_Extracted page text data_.
===

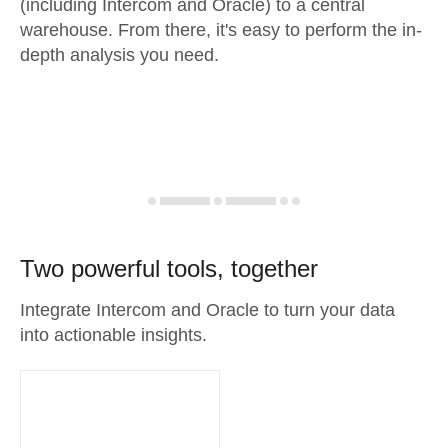
(including Intercom and Oracle) to a central
warehouse. From there, it's easy to perform the in-
depth analysis you need.
Two powerful tools, together
Integrate Intercom and Oracle to turn your data
into actionable insights.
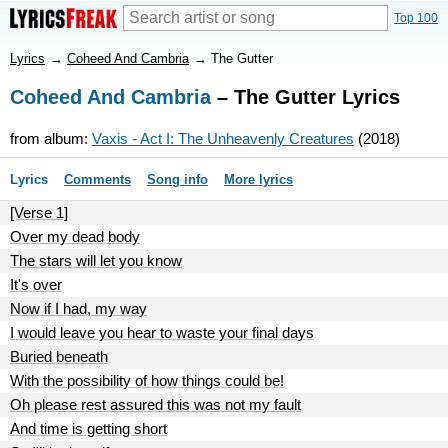
Top 100
Lyrics
→
Coheed And Cambria
→
The Gutter
Coheed And Cambria
– The Gutter Lyrics
from album:
Vaxis - Act I: The Unheavenly Creatures
(2018)
Lyrics
Comments
Song info
More lyrics
[Verse 1]
Over my dead body
The stars will let you know
It's over
Now if I had, my way
I would leave you hear to waste your final days
Buried beneath
With the possibility of how things could be!
Oh please rest assured this was not my fault
And time is getting short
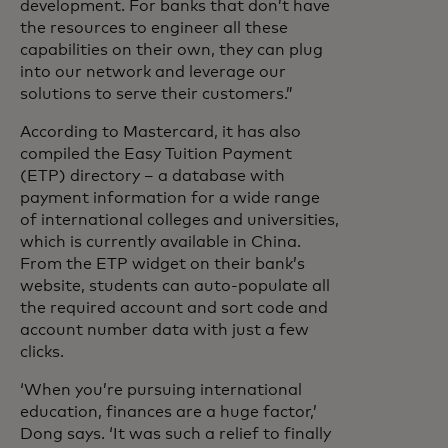
development. For banks that don’t have
the resources to engineer all these
capabilities on their own, they can plug
into our network and leverage our
solutions to serve their customers.”
According to Mastercard, it has also
compiled the Easy Tuition Payment
(ETP) directory – a database with
payment information for a wide range
of international colleges and universities,
which is currently available in China.
From the ETP widget on their bank’s
website, students can auto-populate all
the required account and sort code and
account number data with just a few
clicks.
‘When you’re pursuing international
education, finances are a huge factor,’
Dong says. ‘It was such a relief to finally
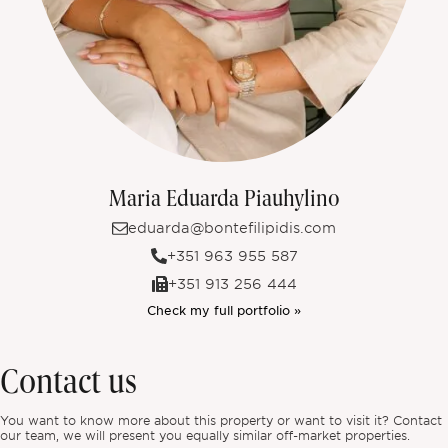
Maria Eduarda Piauhylino
eduarda@bontefilipidis.com
+351 963 955 587
+351 913 256 444
Check my full portfolio »
Contact us
You want to know more about this property or want to visit it? Contact
our team, we will present you equally similar off-market properties.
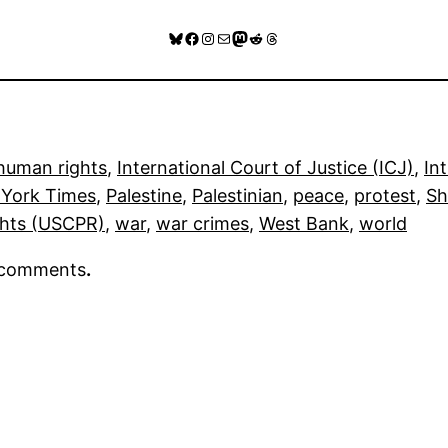
Bluesky
Facebook
Instagram
Mail
Mastodon
Reddit
Threads
human rights
, 
International Court of Justice (ICJ)
, 
In
York Times
, 
Palestine
, 
Palestinian
, 
peace
, 
protest
, 
Sh
ghts (USCPR)
, 
war
, 
war crimes
, 
West Bank
, 
world
r comments
.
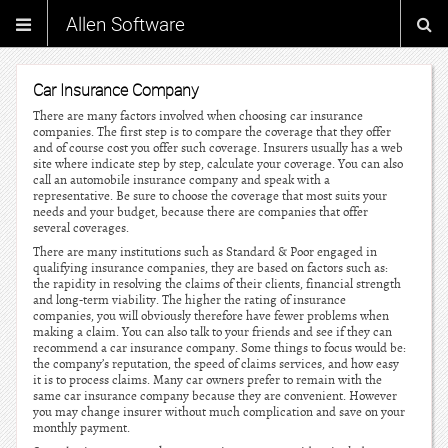
Allen Software
Car Insurance Company
There are many factors involved when choosing car insurance
companies. The first step is to compare the coverage that they offer
and of course cost you offer such coverage. Insurers usually has a web
site where indicate step by step, calculate your coverage. You can also
call an automobile insurance company and speak with a
representative. Be sure to choose the coverage that most suits your
needs and your budget, because there are companies that offer
several coverages.
There are many institutions such as Standard & Poor engaged in
qualifying insurance companies, they are based on factors such as:
the rapidity in resolving the claims of their clients, financial strength
and long-term viability. The higher the rating of insurance
companies, you will obviously therefore have fewer problems when
making a claim. You can also talk to your friends and see if they can
recommend a car insurance company. Some things to focus would be:
the company’s reputation, the speed of claims services, and how easy
it is to process claims. Many car owners prefer to remain with the
same car insurance company because they are convenient. However
you may change insurer without much complication and save on your
monthly payment.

===

_ABOUT THIS EXERCISE_.
Every record is to be reproduced exactly, with no pictures included.

_ANSWER TO THE EXERCISE_.
(including Intercom and Oracle) to a central
warehouse. From there, it's easy to perform the in-
depth analysis you need.
Two powerful tools, together
Integrate Intercom and Oracle to turn your data
into actionable insights.
Top 100
Lyrics
→
Coheed And Cambria
→
The Gutter
Coheed And Cambria
– The Gutter Lyrics
from album:
Vaxis - Act I: The Unheavenly Creatures
(2018)
Lyrics
Comments
Song info
More lyrics
[Verse 1]
Over my dead body
The stars will let you know
It's over
Now if I had, my way
I would leave you hear to waste your final days
Buried beneath
With the possibility of how things could be!
Oh please rest assured this was not my fault
And time is getting short
development. For banks that don’t have
the resources to engineer all these
capabilities on their own, they can plug
into our network and leverage our
solutions to serve their customers.”
According to Mastercard, it has also
compiled the Easy Tuition Payment
(ETP) directory – a database with
payment information for a wide range
of international colleges and universities,
which is currently available in China.
From the ETP widget on their bank’s
website, students can auto-populate all
the required account and sort code and
account number data with just a few
clicks.
‘When you’re pursuing international
education, finances are a huge factor,’
Dong says. ‘It was such a relief to finally
Maria Eduarda Piauhylino
eduarda@bontefilipidis.com
+351 963 955 587
+351 913 256 444
Check my full portfolio »
Contact us
You want to know more about this property or want to visit it? Contact
our team, we will present you equally similar off-market properties.
Bluesky
Facebook
Instagram
Mail
Mastodon
Reddit
Threads
human rights
, 
International Court of Justice (ICJ)
, 
In
York Times
, 
Palestine
, 
Palestinian
, 
peace
, 
protest
, 
Sh
ghts (USCPR)
, 
war
, 
war crimes
, 
West Bank
, 
world
r comments
.
Allen Software
Car Insurance Company
There are many factors involved when choosing car insurance
companies. The first step is to compare the coverage that they offer
and of course cost you offer such coverage. Insurers usually has a web
site where indicate step by step, calculate your coverage. You can also
call an automobile insurance company and speak with a
representative. Be sure to choose the coverage that most suits your
needs and your budget, because there are companies that offer
several coverages.
There are many institutions such as Standard & Poor engaged in
qualifying insurance companies, they are based on factors such as:
the rapidity in resolving the claims of their clients, financial strength
and long-term viability. The higher the rating of insurance
companies, you will obviously therefore have fewer problems when
making a claim. You can also talk to your friends and see if they can
recommend a car insurance company. Some things to focus would be:
the company’s reputation, the speed of claims services, and how easy
it is to process claims. Many car owners prefer to remain with the
same car insurance company because they are convenient. However
you may change insurer without much complication and save on your
monthly payment.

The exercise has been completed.